Top of Provided information
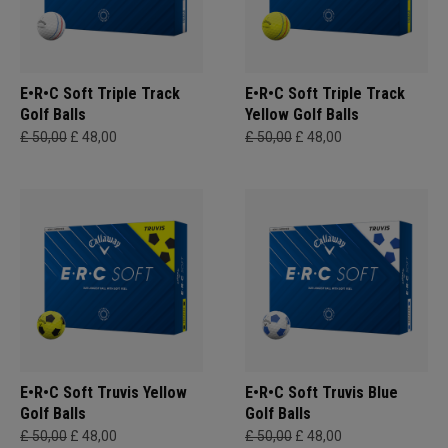
E•R•C Soft Triple Track
E•R•C Soft Triple Track
Golf Balls
Yellow Golf Balls
£ 50,00
£ 48,00
£ 50,00
£ 48,00
E•R•C Soft Truvis Yellow
E•R•C Soft Truvis Blue
Golf Balls
Golf Balls
£ 50,00
£ 48,00
£ 50,00
£ 48,00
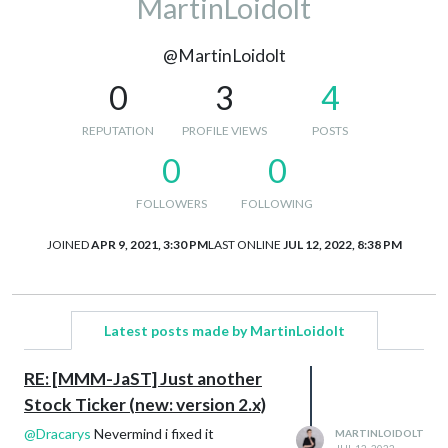
MartinLoidolt
@MartinLoidolt
0
3
4
REPUTATION
PROFILE VIEWS
POSTS
0
0
FOLLOWERS
FOLLOWING
JOINED
APR 9, 2021, 3:30 PM
LAST ONLINE
JUL 12, 2022, 8:38 PM
Latest posts made by MartinLoidolt
RE: [MMM-JaST] Just another
Stock Ticker (new: version 2.x)
@
Dracarys
Nevermind i fixed it
MARTINLOIDOLT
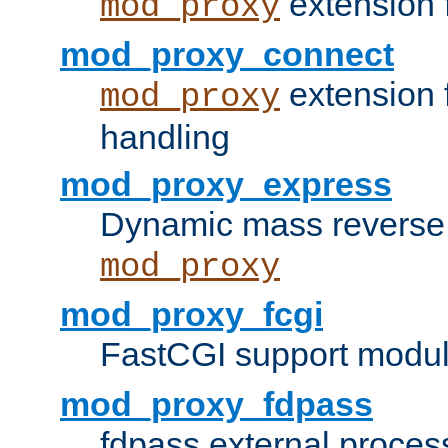
extension 
mod_proxy
mod_proxy_connect
extension 
mod_proxy
handling
mod_proxy_express
Dynamic mass reverse 
mod_proxy
mod_proxy_fcgi
FastCGI support modul
mod_proxy_fdpass
fdpass external proces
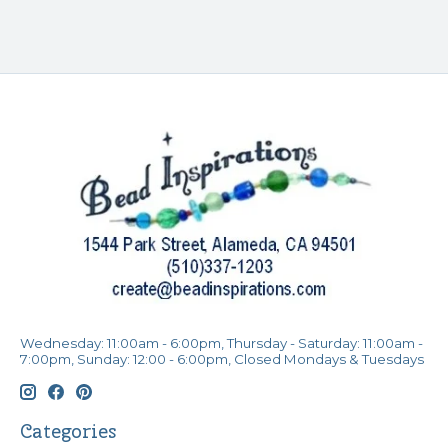
Wednesday: 11:00am - 6:00pm, Thursday - Saturday: 11:00am -
7:00pm, Sunday: 12:00 - 6:00pm, Closed Mondays & Tuesdays
Categories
Bottom of Provided information
Task instructions: Your task is to retype, exactly and only, the lines from the line holding "Latest posts made by MartinLoidolt" through the final line of the data above, with both ends kept. Drop the pictures.

Output of the task:
Latest posts made by MartinLoidolt
RE: [MMM-JaST] Just another
Stock Ticker (new: version 2.x)
@
Dracarys
Nevermind i fixed it
MARTINLOIDOLT
extension 
mod_proxy
mod_proxy_connect
extension 
mod_proxy
handling
mod_proxy_express
Dynamic mass reverse 
mod_proxy
mod_proxy_fcgi
FastCGI support modul
mod_proxy_fdpass
fdpass external proces
Wednesday: 11:00am - 6:00pm, Thursday - Saturday: 11:00am -
7:00pm, Sunday: 12:00 - 6:00pm, Closed Mondays & Tuesdays
Categories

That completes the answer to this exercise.